Chapter 5 of Wall Street Swastika: Life on a Chinese Junk Boat
“Dora, they met me at the stage door!” Rita Jolivet exclaimed, throwing her arms around her best friend, Mrs. Byrne. “I couldn’t believe it. They practically dragged me out of the dressing room. I couldn’t even scream. They clapped their hands over my mouth.”

Winston, Edward, and Dora took Rita Jolivet in the tender back across the bay to the cruise ship still docked in the harbor with everybody aboard staring at them. When they disembarked on deck 1 Dora handed a tip to the nearest valet to get a cabin ready for Rita —- whatever was still available it didn’t matter. She was obviously sailing with them the rest of the way to Southampton for the next four days.

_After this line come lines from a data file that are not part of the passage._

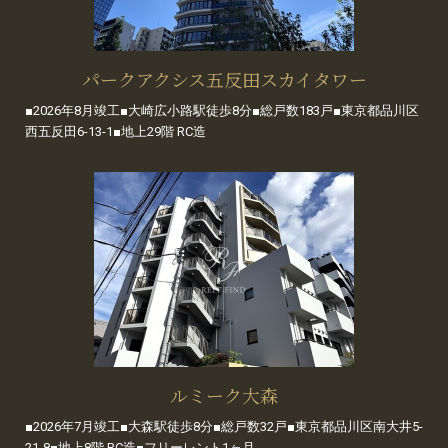
パークアクシス五反田スカイタワー
■2026年8月竣工■大崎広小路駅徒歩8分■総戸数183戸■東京都品川区
西五反田6-13-1■地上29階 RC造
ルミーク大森
■2026年7月竣工■大森駅徒歩8分■総戸数32戸■東京都品川区南大井5-
21-8■地上8階 RC造■フリーレント1ヶ月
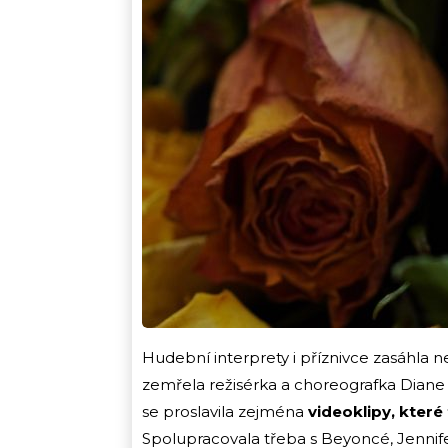
Hudební interprety i příznivce zasáhla
zemřela režisérka a choreografka Diane 
se proslavila zejména
videoklipy, které
Spolupracovala třeba s Beyoncé, Jenni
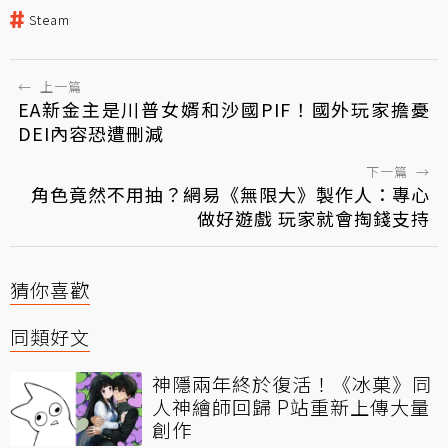
Steam
←
上一篇
EA新金主是川普女婿和沙國PIF！國外玩家擔憂
DEI內容恐遭刪減
下一篇
→
角色竟然不用抽？網易《無限大》製作人：專心
做好遊戲 玩家就會掏錢支持
猜你喜歡
同類好文
神隱兩年終於復活！《冰菓》同
人神繪師回歸 P站重新上傳大量
創作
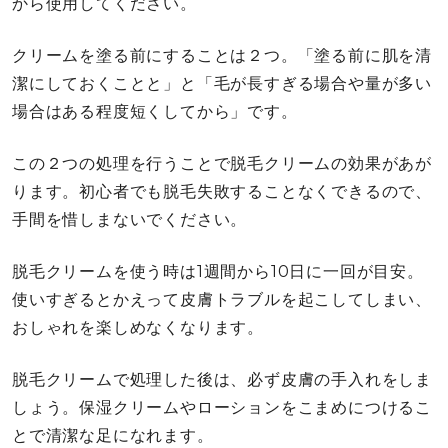
から使用してください。
クリームを塗る前にすることは２つ。「塗る前に肌を清
潔にしておくことと」と「毛が長すぎる場合や量が多い
場合はある程度短くしてから」です。
この２つの処理を行うことで脱毛クリームの効果があが
ります。初心者でも脱毛失敗することなくできるので、
手間を惜しまないでください。
脱毛クリームを使う時は1週間から10日に一回が目安。
使いすぎるとかえって皮膚トラブルを起こしてしまい、
おしゃれを楽しめなくなります。
脱毛クリームで処理した後は、必ず皮膚の手入れをしま
しょう。保湿クリームやローションをこまめにつけるこ
とで清潔な足になれます。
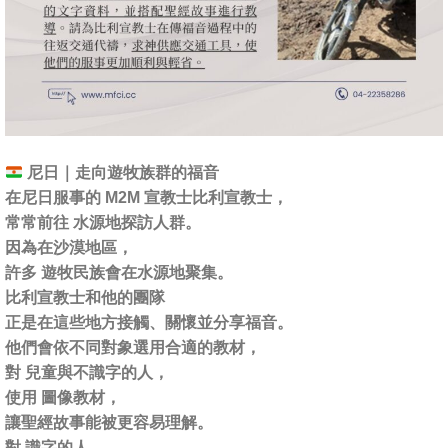
尼日｜走向遊牧族群的福音
在尼日服事的 M2M 宣教士比利宣教士，
常常前往 水源地探訪人群。
因為在沙漠地區，
許多 遊牧民族會在水源地聚集。
比利宣教士和他的團隊
正是在這些地方接觸、關懷並分享福音。
他們會依不同對象選用合適的教材，
對 兒童與不識字的人，
使用 圖像教材，
讓聖經故事能被更容易理解。
對 識字的人，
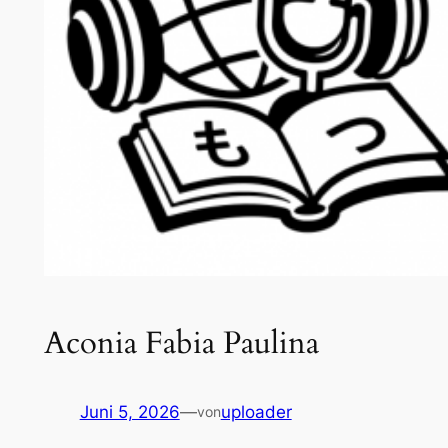
Aconia Fabia Paulina
Juni 5, 2026
—
uploader
von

Dora took her back to the cabin she was sharing with Edward to change. Edward and Churchill made themselves scarce in the bar next to the dining room before dinner. As Rita used Dora’s shower, Dora searched for anything that Rita might want to wear. The two friends took the same size so it was convenient as far as that was concerned.
At dinner Rita chatted on and on about the way she was thrown into a car that speeded through New York to the harbor and threw her on a Chinese junk boat headed north. it was a regular commercial ship that made deliveries of supplies and materials. The ship’s crew had been all male. She had been caged in the hold of the ship. The crew had tossed her scraps of food to eat when they were finished with their meals. It did not matter how much she pleaded with them to let her go, they could not understand a word she was saying. After all, they spoke only Chinese.
She was hauled off the ship last night in the middle of the night. She had fallen into a restless slumber only to be rudely awakened and manhandled as she screamed and pleaded to be told what was going on, though she knew they could not understand her. She was dragged up to the top deck of the Chinese junk boat and thrown overboard to men in a small craft below. They were the German spies who had captured her at her stage door to begin with! She supposed they had also sailed on the Chinese junk boat. She just had not seen them until now.
They took her across the bay to the lighthouse and kept her in the lighthouse keeper’s old quarters locked up until more German spies came to help them. It did not matter if she screamed and pounded on the old wooden door with rusty hinges. On an island far away from other humans in a deserted lighthouse no one could hear her.
“They must have kept me locked up there until they had your attention!” Rita speculated as she dove into her platter of roast beef with Yorkshire pudding served on a big platter in the main dining room for first class. They saw you on deck eating. I remember now.” She put down her fork for a second as they served her a second helping of wine with her meal. “I know a little German. They were talking about Winston Churchill and Edward Ware. Apparently this was all for your benefit, a show of strength for the Nazi Party leader.” Rita visibly shivered.
Dora nodded. She expected that much. They must have been sent from Germany by Hitler.
“Then they forced me all the way up the spiral staircase to the very top of the lighthouse. When I refused to walk and fell down, they poked me with the butts of their pistols until I walked faster. At that point I didn’t care if I lived or died. I just wanted to escape their malicious, abusive hands.”
Dora could only imagine how horrible the experience had been.
“You poor woman!” Churchill patted her arm. “What we don’t all suffer in the hands of the wily German head of the Nazi Party. “The Wall Street crash was the worst possible thing that could have happened. Now he will take advantage of the world wide panic and fear to push his awful political program.”
Winston winced and asked for a Romeo y Julieta Cuban cigar.
“You don’t have to recount what it was like to be pushed off the top of the lighthouse!” Dora said sympathetically. “I can imagine.”
“I just could not believe that a group of men would do that to a poor defenseless woman such as myself!” She took out her handkerchief and dabbed her eyes.
“The most important thing we need to know from you now,” Edward interrupted her. “Is this. Could you identify these spies if you saw them again?”
Rita nodded right away. She pointed across the room. “There are the rats right there!” She accused them. “They are all gathered around that table at the entrance to the dining room. They are all drinking and having a jolly good time. Even the one you shot seems to be there somehow. The bastards!”